Cullen v. Pinholster, 131 S.Ct. 1388 (2011)

Note: this case has been previously reviewed and discussion of the facts and the relevant statutes in the 9th Circuit case are not repeated. The details of the brutal killing described in an earlier blog require no repetition.
Pinholster was convicted of murder and sentenced to death by a California jury and judge in 1984-twenty seven years ago.  The California Supreme Court affirmed the conviction and penalty on appeal, and denied two petitions for habeas corpus alleging ineffective counsel.
The U.S. District Court subsequently held an evidentiary hearing. Pinholster presented evidence never previously submitted to the California Supreme Court, and the trial judge granted the petition upon finding counsel "ineffective." On appeal of the district court decision by the State, the 9th Circuit agreed the court could hear previously unsubmitted evidence on federal habeas corpus. Eight judges dissented.

This incomprehensible rule was jettisoned by the Supreme Court.  The Justices reversed the 9th Circuit (again), enforcing application of 28 U.S.C.2254 (d) (AEDPA), the statutory limitation on federal intervention of state court decisions on collateral review.

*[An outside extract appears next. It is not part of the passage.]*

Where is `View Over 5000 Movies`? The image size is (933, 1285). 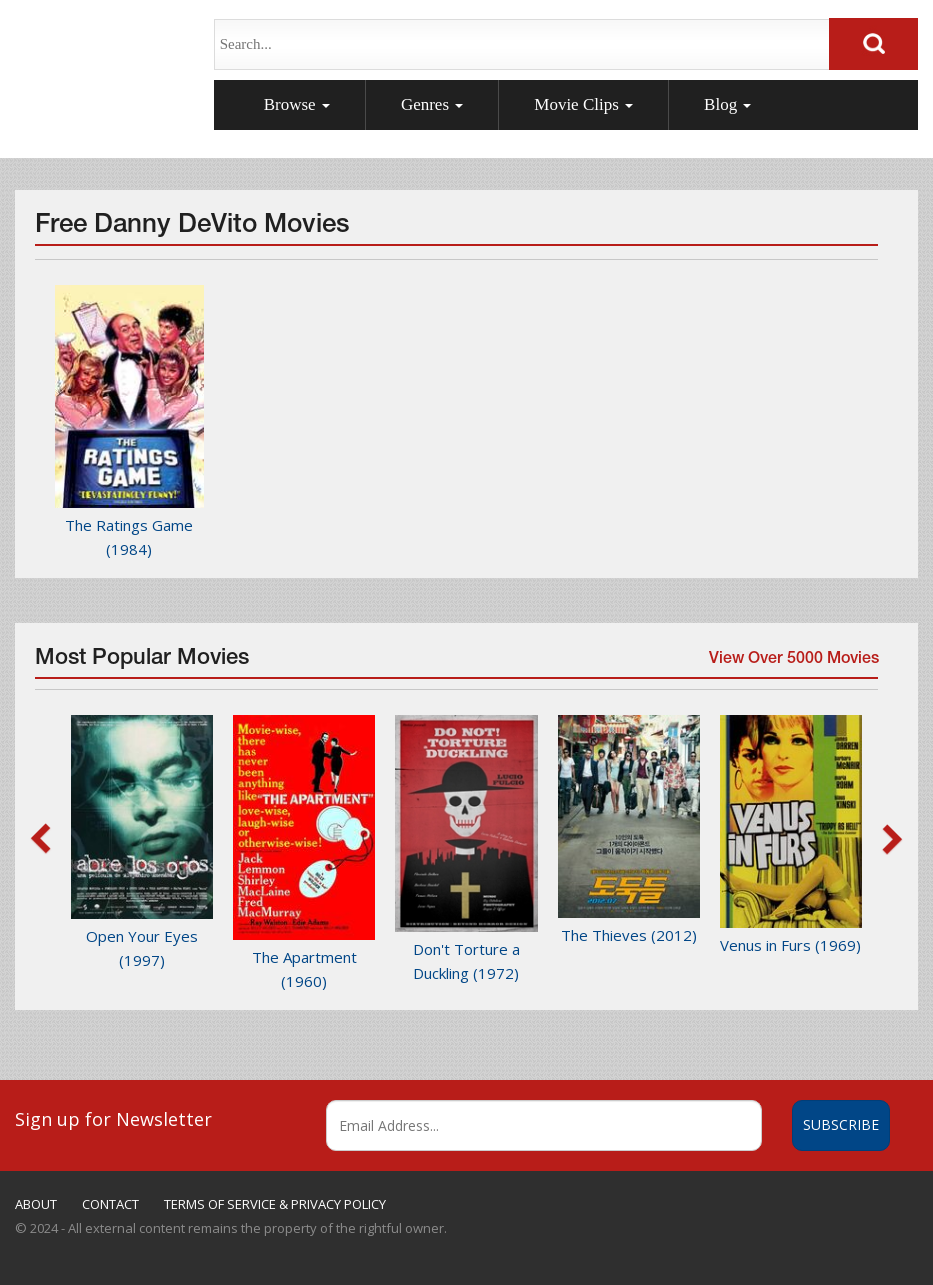 View Over 5000 Movies is located at coordinates (791, 665).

In the future, a federal habeas court is forbidden from considering any evidence not presented to a state court on a habeas petition; 28 U.S.C. 2254 (d) (1).  The Supreme Court: "Today . . . we hold that evidence introduced in a federal court has no bearing on § 2254(d)(1) review. If a claim has been adjudicated on the merits by a state court, a federal habeas petitioner must overcome the limitation of § 2254(d)(1) on the record that was before that state court." And this: "It would be strange to ask federal courts to analyze whether a state court's adjudication resulted in a decision that unreasonably applied federal law to facts not before the state court."
The Supreme Court also rejected the Ninth Circuit decision that the California Supreme Court improperly ruled on the ineffective counsel claim, citing the seminal case of Strickland v. Washington, (cite omitted). The Supreme Court repeatedly reminded the 9th Circuit that the test for "ineffective counsel" is not based on an independent review of the state court case comparable to ruling on direct appeal but whether its decision was unreasonable under 2254.

The language in Pinholster  should end the repeated attempts by the 9th Circuit to circumvent the law on "ineffective counsel."